EXERCISE GOAL: Lines from the material below that hold the string "karena" are what is needed; copy each of them.

EXERCISE INPUT:
BEGIN

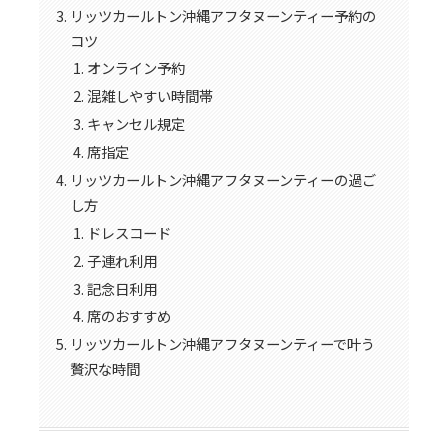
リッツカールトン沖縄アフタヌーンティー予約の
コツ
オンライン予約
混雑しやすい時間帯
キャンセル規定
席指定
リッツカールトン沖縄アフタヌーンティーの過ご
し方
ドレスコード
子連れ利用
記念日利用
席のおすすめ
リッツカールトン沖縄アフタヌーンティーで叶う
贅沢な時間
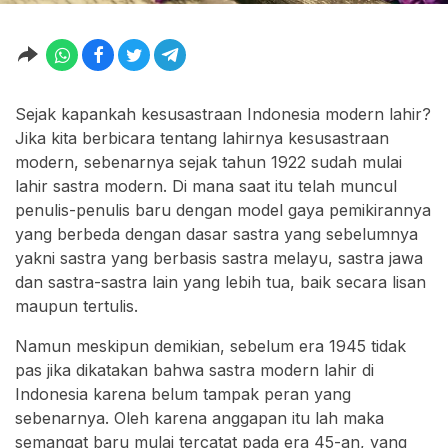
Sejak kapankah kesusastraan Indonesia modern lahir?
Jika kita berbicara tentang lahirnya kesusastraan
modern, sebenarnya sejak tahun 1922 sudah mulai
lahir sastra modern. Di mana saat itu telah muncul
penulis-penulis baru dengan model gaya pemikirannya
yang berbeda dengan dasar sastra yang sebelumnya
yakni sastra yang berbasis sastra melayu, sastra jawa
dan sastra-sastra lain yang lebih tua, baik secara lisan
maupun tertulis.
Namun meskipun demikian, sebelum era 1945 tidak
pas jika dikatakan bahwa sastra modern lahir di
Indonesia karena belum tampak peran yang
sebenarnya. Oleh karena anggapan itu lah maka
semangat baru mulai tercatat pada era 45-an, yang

END
BEGIN

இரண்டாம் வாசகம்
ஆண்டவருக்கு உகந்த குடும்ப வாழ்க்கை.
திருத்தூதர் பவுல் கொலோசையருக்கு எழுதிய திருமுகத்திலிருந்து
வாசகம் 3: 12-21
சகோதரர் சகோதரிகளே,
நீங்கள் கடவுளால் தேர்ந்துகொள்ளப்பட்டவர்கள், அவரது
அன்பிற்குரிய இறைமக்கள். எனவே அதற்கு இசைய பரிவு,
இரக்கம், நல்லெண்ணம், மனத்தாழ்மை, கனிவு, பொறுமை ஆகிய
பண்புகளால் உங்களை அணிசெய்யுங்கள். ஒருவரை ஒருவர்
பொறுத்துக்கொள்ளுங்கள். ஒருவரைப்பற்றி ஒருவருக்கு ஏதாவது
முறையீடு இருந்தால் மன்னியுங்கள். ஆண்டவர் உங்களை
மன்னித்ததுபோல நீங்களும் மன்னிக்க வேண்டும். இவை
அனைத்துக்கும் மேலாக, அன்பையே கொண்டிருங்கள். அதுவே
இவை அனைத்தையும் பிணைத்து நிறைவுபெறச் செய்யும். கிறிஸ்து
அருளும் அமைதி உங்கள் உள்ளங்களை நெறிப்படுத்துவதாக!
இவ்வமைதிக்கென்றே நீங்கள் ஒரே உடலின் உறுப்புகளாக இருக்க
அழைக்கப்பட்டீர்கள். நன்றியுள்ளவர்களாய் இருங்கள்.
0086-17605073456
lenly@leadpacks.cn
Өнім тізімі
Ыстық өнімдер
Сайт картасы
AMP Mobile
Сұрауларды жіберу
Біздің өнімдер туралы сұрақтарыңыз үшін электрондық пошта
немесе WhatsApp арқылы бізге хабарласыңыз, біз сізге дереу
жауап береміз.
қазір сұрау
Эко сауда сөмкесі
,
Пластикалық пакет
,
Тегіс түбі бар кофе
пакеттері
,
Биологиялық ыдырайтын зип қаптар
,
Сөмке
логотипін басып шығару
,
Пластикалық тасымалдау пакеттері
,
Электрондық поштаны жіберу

END

TASK RESULT:
Indonesia karena belum tampak peran yang
sebenarnya. Oleh karena anggapan itu lah maka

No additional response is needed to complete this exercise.